SUPPLIED ENTRIES:
+--

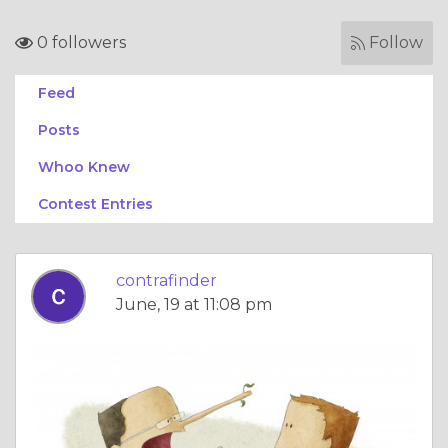
0 followers
Follow
Feed
Posts
Whoo Knew
Contest Entries
contrafinder
June, 19 at 11:08 pm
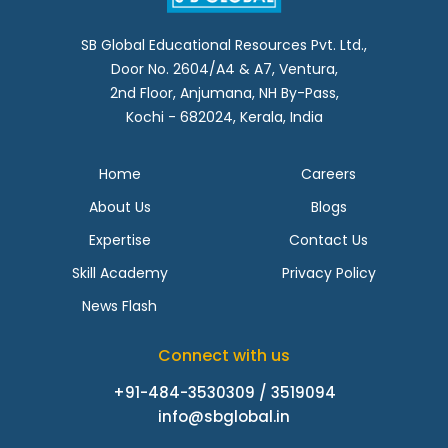
SB Global Educational Resources Pvt. Ltd.,
Door No. 2604/A4 & A7, Ventura,
2nd Floor, Anjumana, NH By-Pass,
Kochi - 682024, Kerala, India
Home
Careers
About Us
Blogs
Expertise
Contact Us
Skill Academy
Privacy Policy
News Flash
Connect with us
+91-484-3530309 / 3519094
info@sbglobal.in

+--

You are asked to reproduce each line above exactly, but to exclude the pictures.

0 followers
Follow
Feed
Posts
Whoo Knew
Contest Entries
contrafinder
June, 19 at 11:08 pm
SB Global Educational Resources Pvt. Ltd.,
Door No. 2604/A4 & A7, Ventura,
2nd Floor, Anjumana, NH By-Pass,
Kochi - 682024, Kerala, India
Home
Careers
About Us
Blogs
Expertise
Contact Us
Skill Academy
Privacy Policy
News Flash
Connect with us
+91-484-3530309 / 3519094
info@sbglobal.in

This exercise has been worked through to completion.